# Exercise
Figure out how many lines of the material below contain the word "Lieferung". Answer with the number only.
── Exercise input
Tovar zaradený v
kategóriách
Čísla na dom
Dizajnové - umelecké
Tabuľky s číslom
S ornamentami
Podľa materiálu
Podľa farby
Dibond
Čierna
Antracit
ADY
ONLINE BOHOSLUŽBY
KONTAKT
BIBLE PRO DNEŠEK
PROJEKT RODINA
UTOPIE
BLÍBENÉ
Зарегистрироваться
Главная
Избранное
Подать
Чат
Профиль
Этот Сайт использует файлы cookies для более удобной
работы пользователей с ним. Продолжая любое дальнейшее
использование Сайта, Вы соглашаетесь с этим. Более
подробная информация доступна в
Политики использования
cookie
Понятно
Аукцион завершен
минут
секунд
────
── Exercise input
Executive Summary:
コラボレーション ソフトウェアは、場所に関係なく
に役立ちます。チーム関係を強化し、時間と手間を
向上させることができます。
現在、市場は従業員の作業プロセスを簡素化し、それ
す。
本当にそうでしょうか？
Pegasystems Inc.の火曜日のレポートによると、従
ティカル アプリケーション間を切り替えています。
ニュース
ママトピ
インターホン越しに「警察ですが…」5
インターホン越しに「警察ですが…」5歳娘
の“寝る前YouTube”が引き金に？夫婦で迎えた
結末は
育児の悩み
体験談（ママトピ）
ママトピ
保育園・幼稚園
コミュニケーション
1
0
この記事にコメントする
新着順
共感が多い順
────
── Exercise input
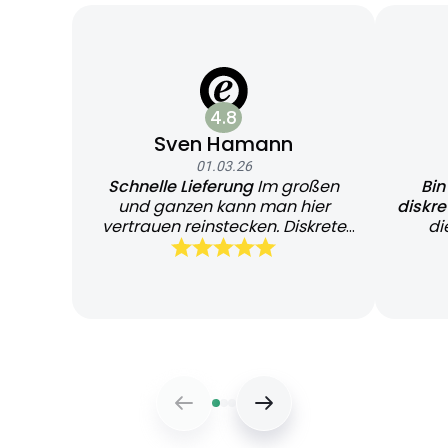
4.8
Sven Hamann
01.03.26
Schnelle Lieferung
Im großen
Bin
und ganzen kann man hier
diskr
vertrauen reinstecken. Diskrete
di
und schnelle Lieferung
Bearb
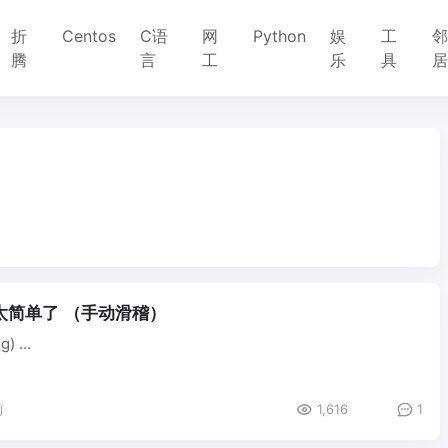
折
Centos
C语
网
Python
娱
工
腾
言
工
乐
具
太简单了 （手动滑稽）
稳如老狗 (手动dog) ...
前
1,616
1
────
# Reply
2